En 1818 se produjo en Pekín un fenómeno atmosférico que oscureció durante algunas horas el cielo de la capital. Los consejeros del emperador le hicieron creer que aquello indicaba la amenaza que la nueva religión extranjera suponía para su pueblo, por lo que firmó un decreto que endureció los castigos contra los misioneros. Francisco Régis Clet, cuya presencia hasta la fecha había sido simplemente tolerada, vio cómo de repente habían puesto precio a su cabeza: 1.000 taels, más de 1.300 euros de en la actualidad, una auténtica fortuna para la época.

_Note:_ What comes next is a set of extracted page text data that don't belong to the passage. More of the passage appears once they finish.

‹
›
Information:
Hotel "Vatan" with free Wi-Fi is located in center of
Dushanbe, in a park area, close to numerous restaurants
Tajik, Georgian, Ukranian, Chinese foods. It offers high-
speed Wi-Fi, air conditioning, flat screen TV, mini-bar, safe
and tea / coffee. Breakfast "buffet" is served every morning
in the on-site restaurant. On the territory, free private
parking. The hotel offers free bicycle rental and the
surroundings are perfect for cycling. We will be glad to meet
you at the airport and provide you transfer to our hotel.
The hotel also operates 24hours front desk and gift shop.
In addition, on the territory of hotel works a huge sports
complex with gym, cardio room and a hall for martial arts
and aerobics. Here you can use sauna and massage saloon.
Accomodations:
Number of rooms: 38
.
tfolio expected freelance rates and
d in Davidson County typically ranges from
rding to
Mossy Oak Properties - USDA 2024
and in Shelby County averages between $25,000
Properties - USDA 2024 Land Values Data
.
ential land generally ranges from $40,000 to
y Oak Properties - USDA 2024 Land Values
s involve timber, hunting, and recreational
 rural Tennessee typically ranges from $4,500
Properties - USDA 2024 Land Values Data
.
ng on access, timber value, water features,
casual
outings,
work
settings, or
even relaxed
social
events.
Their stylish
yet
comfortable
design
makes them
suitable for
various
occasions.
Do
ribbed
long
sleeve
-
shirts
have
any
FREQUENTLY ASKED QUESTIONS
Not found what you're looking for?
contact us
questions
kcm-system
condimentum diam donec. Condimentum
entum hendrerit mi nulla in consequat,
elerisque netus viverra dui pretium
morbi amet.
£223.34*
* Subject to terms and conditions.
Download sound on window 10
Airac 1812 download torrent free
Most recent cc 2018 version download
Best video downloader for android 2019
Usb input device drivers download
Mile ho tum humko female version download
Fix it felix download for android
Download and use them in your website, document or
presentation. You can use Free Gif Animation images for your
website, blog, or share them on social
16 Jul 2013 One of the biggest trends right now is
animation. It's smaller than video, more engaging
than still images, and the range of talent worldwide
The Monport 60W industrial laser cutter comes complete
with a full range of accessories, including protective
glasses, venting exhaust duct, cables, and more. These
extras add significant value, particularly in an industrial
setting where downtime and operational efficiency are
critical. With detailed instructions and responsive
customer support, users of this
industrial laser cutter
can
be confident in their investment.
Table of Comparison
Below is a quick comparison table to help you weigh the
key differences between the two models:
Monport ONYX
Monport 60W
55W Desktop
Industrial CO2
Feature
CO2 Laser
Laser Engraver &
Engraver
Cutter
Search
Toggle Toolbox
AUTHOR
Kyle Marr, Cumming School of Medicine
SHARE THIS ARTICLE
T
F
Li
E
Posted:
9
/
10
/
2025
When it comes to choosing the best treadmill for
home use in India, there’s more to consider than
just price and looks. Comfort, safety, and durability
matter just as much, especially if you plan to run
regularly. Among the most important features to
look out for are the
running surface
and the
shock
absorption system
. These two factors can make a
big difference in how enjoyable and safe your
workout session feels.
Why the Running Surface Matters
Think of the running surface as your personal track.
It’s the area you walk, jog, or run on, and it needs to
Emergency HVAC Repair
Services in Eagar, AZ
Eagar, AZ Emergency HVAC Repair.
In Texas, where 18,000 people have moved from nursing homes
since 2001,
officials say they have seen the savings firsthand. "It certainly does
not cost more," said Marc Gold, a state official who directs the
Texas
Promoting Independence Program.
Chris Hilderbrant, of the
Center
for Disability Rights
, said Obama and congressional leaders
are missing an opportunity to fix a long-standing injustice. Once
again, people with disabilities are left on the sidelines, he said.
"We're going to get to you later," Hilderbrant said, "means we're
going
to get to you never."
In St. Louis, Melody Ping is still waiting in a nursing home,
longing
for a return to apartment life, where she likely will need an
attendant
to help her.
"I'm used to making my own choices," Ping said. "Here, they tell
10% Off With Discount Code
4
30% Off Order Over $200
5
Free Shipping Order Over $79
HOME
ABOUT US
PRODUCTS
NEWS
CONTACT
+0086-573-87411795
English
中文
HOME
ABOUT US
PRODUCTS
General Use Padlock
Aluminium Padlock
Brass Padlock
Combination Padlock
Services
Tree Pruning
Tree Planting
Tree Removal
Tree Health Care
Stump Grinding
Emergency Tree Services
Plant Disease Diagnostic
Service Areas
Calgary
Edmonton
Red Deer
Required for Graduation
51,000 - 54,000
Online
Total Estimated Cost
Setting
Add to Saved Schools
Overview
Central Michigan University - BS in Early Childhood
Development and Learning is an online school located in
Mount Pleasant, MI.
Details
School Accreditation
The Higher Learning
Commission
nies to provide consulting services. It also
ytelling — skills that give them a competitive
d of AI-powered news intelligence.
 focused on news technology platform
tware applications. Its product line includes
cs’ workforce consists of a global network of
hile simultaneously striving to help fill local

La ocasión de entregarlo la aprovechó un pagano que quería vengarse de un vecino recién convertido. Lo delató y el misionero fue capturado por los soldados del emperador. «Usted ha venido a China en secreto, ha pervertido a numerosas personas con la doctrina que predica y tiene que ser estrangulado hasta la muerte». Fue la acusación y el veredicto. Permaneció encerrado durante meses. Andrajoso y lleno de piojos, coincidió en una celda con otros creyentes. «Cuando los vi no pude menos que llorar de alegría», escribió a su superior. «Si no fuera por mí, no podrían recibir el sacramento de la Confesión».
A sus más de 70 años fue flagelado y encerrado en celdas de castigo. Nunca apostató, pese a las amenazas, y siempre reconoció su presencia en China como sacerdote y misionero. El 17 de febrero de 1820 lo estrangularon varias veces —según la tradición, la soga se apretó tres veces—. Cuando perdía el conocimiento, aflojaban la cuerda y volvían a empezar, hasta que dio su último suspiro. Esa cuerda que acabó con su vida no tuvo la fuerza de aquella de tres hilos que dio sentido a su vida: Dios, China y la misión.
Juan Luis Vázquez Díaz-Mayordomo
Fuente: ALFA&OMEGA, número del 16 al 22 de febrero de 2023.